The push back is all the noise–even good “Christian” noise.

Don’t get me wrong but I think we (by “we” here I’m including myself) are quick to crank up the praise music before we spend time with our own words praising God in the silence. Bible studies and Christian living books are a way to learn, but sometimes I think we lean on them instead of the Holy Spirit to speak directly to us.  The internet is a 24/7 stream of everybody else’s opinions on what is godly, but it often draws us away from the Source–the voice of Jesus and God’s word.

Why not, instead, make this season a time of doing nothing, reading nothing (I know–sacrilege!) and just spend time listening and recording in a journal what you hear God say?

There might be revelation or resolution of an issue percolating below the surface that you’ve carried around and worried about for months. Years.  Perhaps there will be a healing touch from God’s Spirit, or simply a wonder-filled moment as you catch the joy of God in His creation.

To help you in the process, may I share some notes on the how-to of the process?
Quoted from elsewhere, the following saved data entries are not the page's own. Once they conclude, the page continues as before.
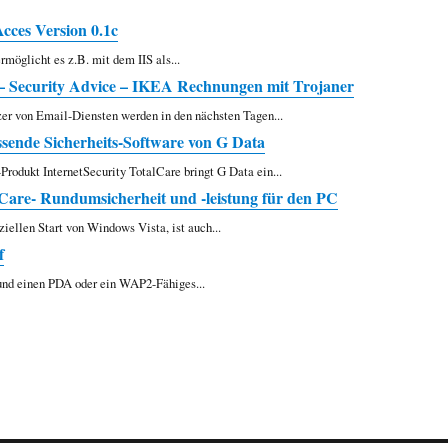
cces Version 0.1c
möglicht es z.B. mit dem IIS als...
 – Security Advice – IKEA Rechnungen mit Trojaner
zer von Email-Diensten werden in den nächsten Tagen...
sende Sicherheits-Software von G Data
odukt InternetSecurity TotalCare bringt G Data ein...
are- Rundumsicherheit und -leistung für den PC
ziellen Start von Windows Vista, ist auch...
f
 und einen PDA oder ein WAP2-Fähiges...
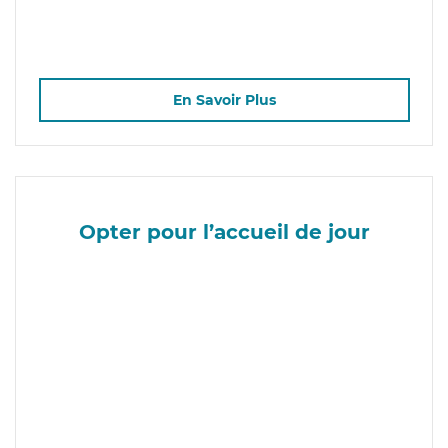
En Savoir Plus
Opter pour l’accueil de jour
These are taken from my session at our Glory Writers Abide Retreat in the Cascade Mountains last year. (I used the same notes for our church’s Women’s Retreat last May.)

Perhaps they will help you discover some glory of your own in God’s word to your heart.e80ce-viewfromthebackdeckjune2012

Notes on ‘Listening as a Spiritual Practice’, inspired by “God in the Yard”, L.L. Barkat, TSPoetry Press

Stop and make a space to listen 2-3 times a week, 20 or 30 minutes—start small  NOTE: Listening as a Spiritual Practice or Discipline is really about letting go & making room, more about absorbing & receiving from God than about my outcome or producing something. More being, less doing.

  • Examples of Spiritual Practice PERSONAL WORSHIP, PRAYER, praying in the Spirit, BIBLE READING
  • SIT where your eyes can be still, preferably outside with a view to something living; resting your eyes brings peace to your mind and soul and you can LISTEN BETTER
  • Don’t Read your Bible-this is not devotional time, it is time to listen…you can talk to Jesus, sing, but resist the temptation to DO SOMETHING; just WAIT
  • Remember: You have the Holy Spirit as your teacher and guide (Jn. 14:26)
    • If you ask God to speak, He will. If you ask Him to show you something, He will.
  • Here are some prompts for thought:
    • What is your deepest source of current pain, and how is God trying to meet you there?
    • Where are you finding joy with God?
    • What does the world around you say about God’s relation to you and your relation to Him?
    • Here’s what the Holy Spirit might do as you listen:
    • First, you’ll discover something—(see it—‘wow, I didn’t know I felt/knew that’!)
    • Then uncover it—(name it—‘oh, THAT’S what that is…’)
    • Then recover it—(live into it, like new skin) NOT fix it (as in patch it up)

      Don’t worry about what to do with your discoveries. Simply listen to what the sounds are telling you and offer them as an expression of truth to God then write them down.

      If you are not a person who keeps a journal, this might be a good time to start.

Writing down your story can bring healing to you and life to others. Our stories are a way for others to hear where God is meeting us now & where He has met us in the past, especially when we share them.

And most of all, when you look back over the entries, whether several weeks or several months or years, there is powerful encouragement of God’s faithfulness and care to you as His child.

      I hope you take the time to get away from the noise and ask Jesus to speak to you in way that’s like no other. He is so happy when we ask!